It's strange. Some people seem absolutely unwilling to learn the interface, but say the sound is synthy. I posted the exposed mp3 of the simple uprightish sound and still got that reaction, though I can't imagine anything sounding less synth-like. (The reaction may have been partly to the brief bell-like tone and a slightly long decay in a very few notes in the Blues piano mp3. I'm not criticizing the mp3 or preset. Just passing on what was said.) But no one who critiqued the mp3's, from what I can tell, bothered to try to edit the sound in the PT demo to get a different sound, even though I posted a link to the fxp, and the PT demo can be downloaded.
Are people so accustomed to ADSR amp & filter envelopes, along with velocity-stacked samples, that anything new pushes them away? I know that there's a general principle in learning a new skill or new language: each small barrier, each unfamiliar element, greatly increases the likelihood that the student will give up. Thus few people who speak a European language learn Farsi or an Arabic language, since the alphabet is different and reading and writing are done from right to left. So, similarly, the absence of familiar controls and the presence of new parameters, each affecting the other, makes some people turn away, even though there are clearly ways to edit the sounds?

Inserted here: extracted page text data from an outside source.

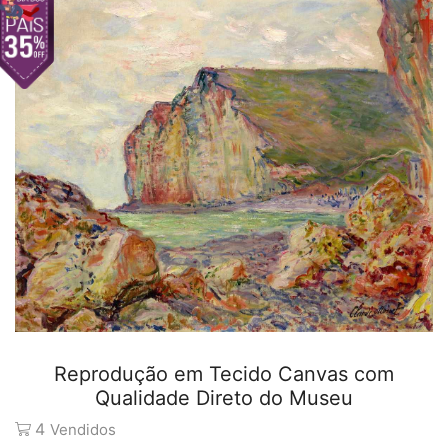
Reprodução em Tecido Canvas com
Qualidade Direto do Museu
4
Vendidos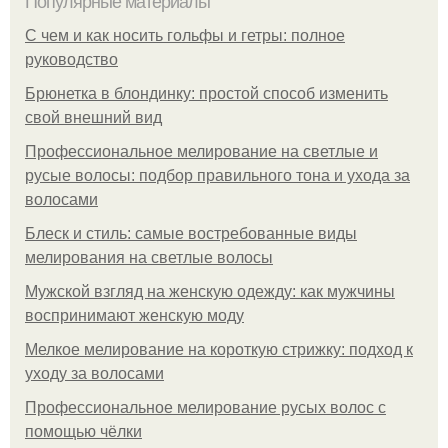
Популярные материалы
С чем и как носить гольфы и гетры: полное
руководство
Брюнетка в блондинку: простой способ изменить
свой внешний вид
Профессиональное мелирование на светлые и
русые волосы: подбор правильного тона и ухода за
волосами
Блеск и стиль: самые востребованные виды
мелирования на светлые волосы
Мужской взгляд на женскую одежду: как мужчины
воспринимают женскую моду
Мелкое мелирование на короткую стрижку: подход к
уходу за волосами
Профессиональное мелирование русых волос с
помощью чёлки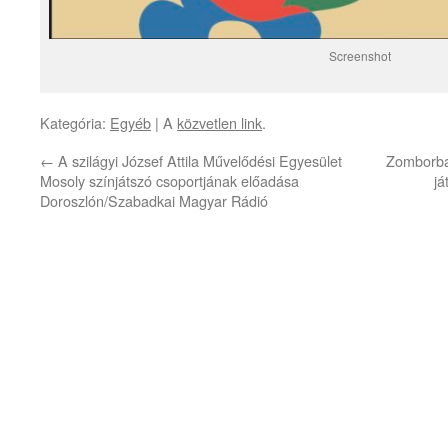
Screenshot
Kategória:
Egyéb
| A
közvetlen link
.
←
A szilágyi József Attila Művelődési Egyesület
Zomborba
Mosoly színjátszó csoportjának előadása
já
Doroszlón/Szabadkai Magyar Rádió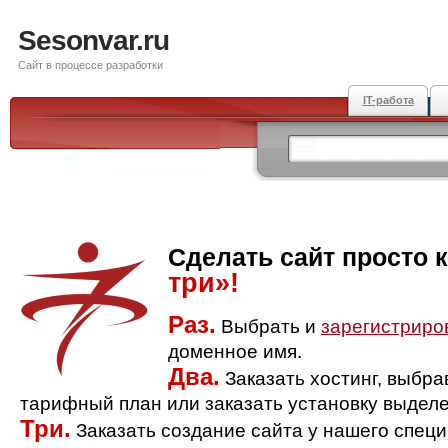
Sesonvar.ru
Сайт в процессе разработки
IT-работа
Сделать сайт просто 
три»!
Раз.
Выбрать и
зарегистриро
доменное имя.
Два.
Заказать хостинг, выбр
тарифный план или заказать установку выделе
Три.
Заказать создание сайта у нашего спец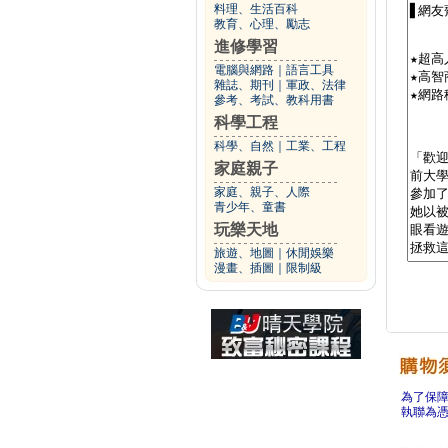
料理、生活百科
教育、心理、勵志
進修學習
電腦與網路
｜
語言工具
雜誌、期刊
｜
軍政、法律
參考、考試、教科用書
科學工程
科學、自然
｜
工業、工程
家庭親子
家庭、親子、人際
青少年、童書
玩樂天地
旅遊、地圖
｜
休閒娛樂
漫畫、插圖
｜
限制級
為了保
執聯為憑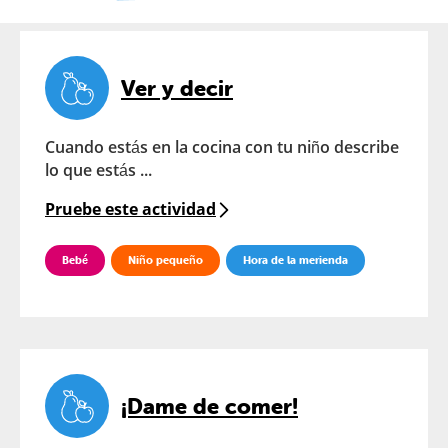
Ver y decir
Cuando estás en la cocina con tu niño describe
lo que estás ...
Pruebe este actividad
Bebé
Niño pequeño
Hora de la merienda
¡Dame de comer!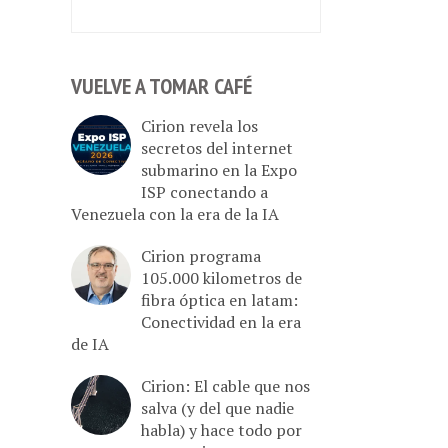
VUELVE A TOMAR CAFÉ
Cirion revela los
secretos del internet
submarino en la Expo
ISP conectando a
Venezuela con la era de la IA
Cirion programa
105.000 kilometros de
fibra óptica en latam:
Conectividad en la era
de IA
Cirion: El cable que nos
salva (y del que nadie
habla) y hace todo por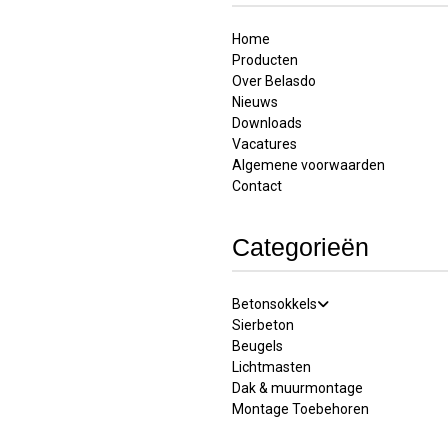
Home
Producten
Over Belasdo
Nieuws
Downloads
Vacatures
Algemene voorwaarden
Contact
Categorieën
Betonsokkels
Sierbeton
Beugels
Lichtmasten
Dak & muurmontage
Montage Toebehoren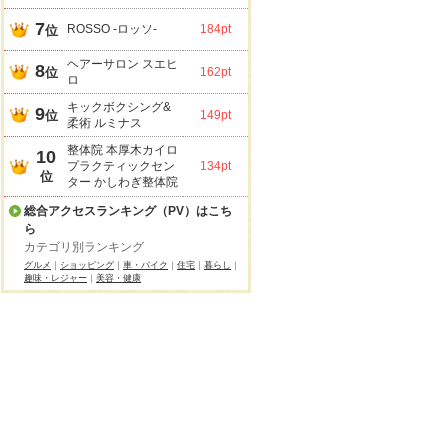
7
ROSSO -ロッソ-
184pt
位
ヘアーサロン スエヒ
8
位
162pt
ロ
キックボクシング&
9
位
149pt
柔術 ルミナス
整体院 本厚木カイロ
10
プラクティックセン
134pt
位
ター かしわぎ整体院
総合アクセスランキング（PV）はこち
ら
カテゴリ別ランキング
グルメ
｜
ショッピング
｜
車・バイク
｜
住宅
｜
暮らし
｜
趣味・レジャー
｜
美容・健康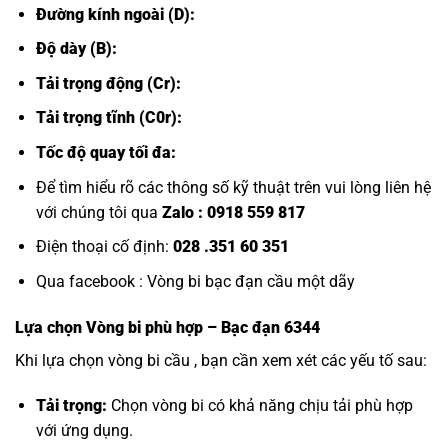
Đường kính ngoài (D):
Độ dày (B):
Tải trọng động (Cr):
Tải trọng tĩnh (C0r):
Tốc độ quay tối đa:
Để tìm hiểu rõ các thông số kỹ thuật trên vui lòng liên hệ
với chúng tôi qua
Zalo :
0918 559 817
Điện thoại cố định:
028 .351 60 351
Qua facebook :
Vòng bi bạc đạn cầu một dãy
Lựa chọn
Vòng bi
phù hợp – Bạc đạn 6344
Khi lựa chọn vòng bi cầu , bạn cần xem xét các yếu tố sau:
Tải trọng:
Chọn vòng bi có khả năng chịu tải phù hợp
với ứng dụng.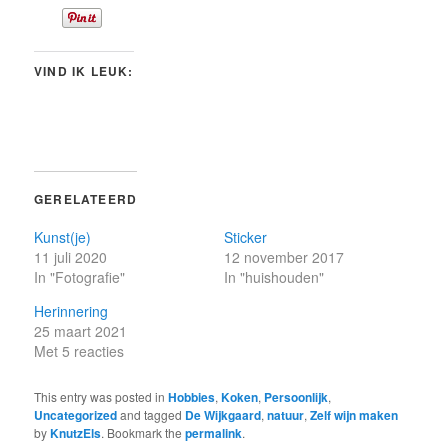
VIND IK LEUK:
GERELATEERD
Kunst(je)
Sticker
11 juli 2020
12 november 2017
In "Fotografie"
In "huishouden"
Herinnering
25 maart 2021
Met 5 reacties
This entry was posted in
Hobbies
,
Koken
,
Persoonlijk
,
Uncategorized
and tagged
De Wijkgaard
,
natuur
,
Zelf wijn maken
by
KnutzEls
. Bookmark the
permalink
.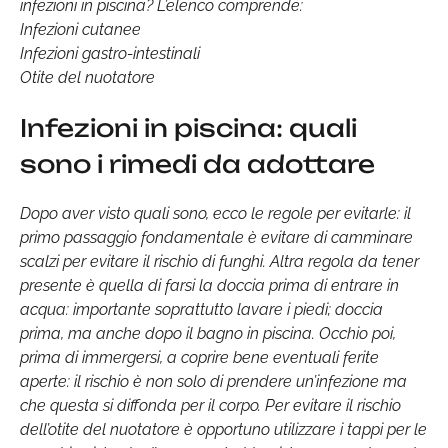
infezioni in piscina? L’elenco comprende:
Infezioni cutanee
Infezioni gastro-intestinali
Otite del nuotatore
Infezioni in piscina: quali
sono i rimedi da adottare
Dopo aver visto quali sono, ecco le regole per evitarle: il
primo passaggio fondamentale è evitare di camminare
scalzi per evitare il rischio di funghi. Altra regola da tener
presente è quella di farsi la doccia prima di entrare in
acqua: importante soprattutto lavare i piedi; doccia
prima, ma anche dopo il bagno in piscina. Occhio poi,
prima di immergersi, a coprire bene eventuali ferite
aperte: il rischio è non solo di prendere un’infezione ma
che questa si diffonda per il corpo. Per evitare il rischio
dell’otite del nuotatore è opportuno utilizzare i tappi per le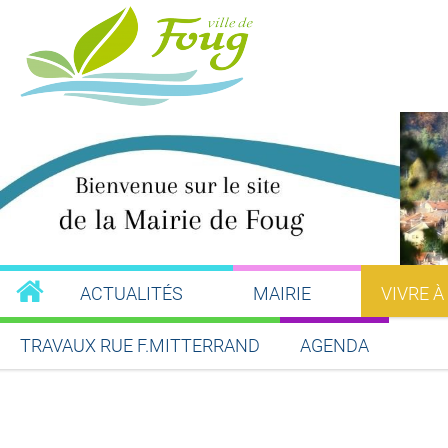
ACTUALITÉS
MAIRIE
VIVRE À
TRAVAUX RUE F.MITTERRAND
AGENDA
Partager sur Facebook
Partager sur Twitt
Partager s
Par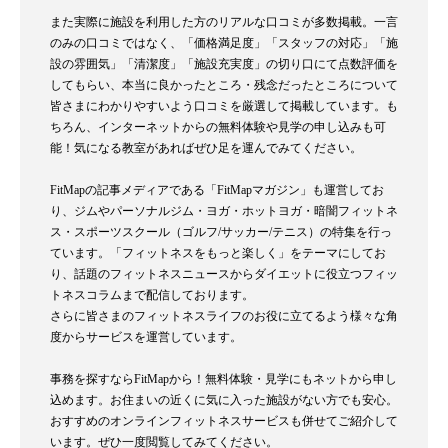
また実際に施設を利用した方のリアルな口コミが多数掲載。一言
のみの口コミではなく、「価格満足度」「スタッフの対応」「施
設の雰囲気」「清潔度」「施設充実度」の切り口にて点数評価を
してもらい、本当に良かったところ・残念だったところについて
皆さまにわかりやすいよう口コミを厳選して掲載しています。も
ちろん、インターネットからの無料体験や見学の申し込みも可
能！気になる教室があればぜひ足を運んでみてください。
FitMapの記事メディアである「FitMapマガジン」も運営してお
り、ジムやパーソナルジム・ヨガ・ホットヨガ・暗闇フィットネ
ス・スポーツスクール（ゴルフ/サッカー/テニス）の特集を行っ
ています。「フィットネスをもっと楽しく」をテーマにしてお
り、話題のフィットネスニュースからダイエットに役立つフィッ
トネスコラムまで配信しております。
さらに皆さまのフィットネスライフのお役に立てるよう様々な角
度からサービスを運営しています。
事務を探すならFitMapから！無料体験・見学にもネットから申し
込めます。お住まいの近くに気に入った施設がない方でも安心。
おすすめのオンラインフィットネスサービスも併せてご紹介して
います。ぜひ一度閲覧してみてください。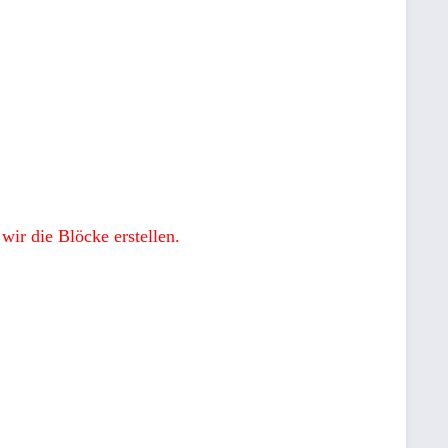
ir die Blöcke erstellen.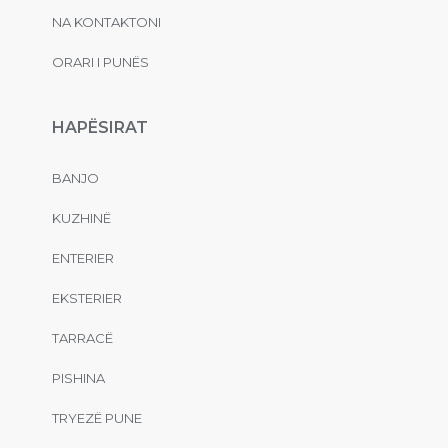
NA KONTAKTONI
ORARI I PUNËS
HAPËSIRAT
BANJO
KUZHINË
ENTERIER
EKSTERIER
TARRACË
PISHINA
TRYEZË PUNE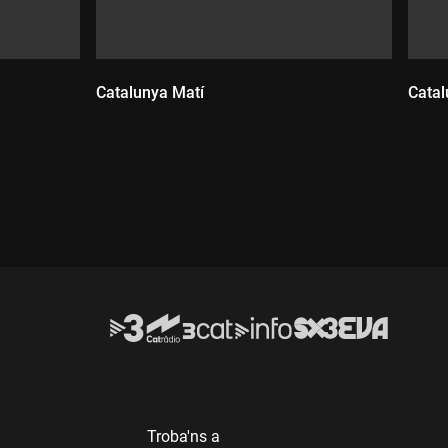
Catalunya Matí
Catal
Durada:
D
Troba'ns a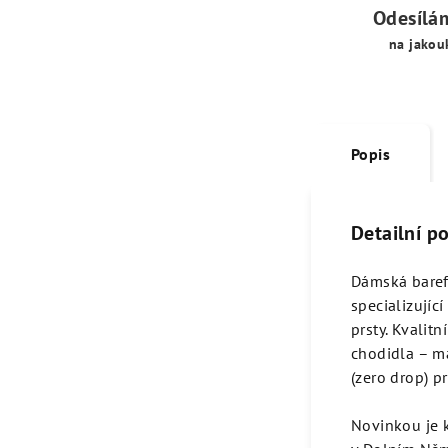
Odesílá
na jakou
Popis
Detailní p
Dámská baref
specializujíc
prsty. Kvalit
chodidla – ma
(zero drop) p
Novinkou je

Another problem may be with what may be a mindset I've encountered before: a set of assumptions about "novelties." I worked in an office long ago that sometimes required quickly adding up figures. I had a solar calculator that other people often borrowed. Most thought of it as a toy that somehow, through some kind of trick, was able to do things that a "real" calculator was able to do. (Finally, these days, people are taking solar power seriously, but the basic technology for low-level, inexpensive, led lighting has been in place for decades now. But I'm about to go off on another subject entirely...)
I'm not sure that there's a solution. I patiently explained that a background in sampling could lead to mistakes, and that Cantabile offered interesting possibilities.
Oh, well. Maybe as more modelled instruments are introduced, things will change?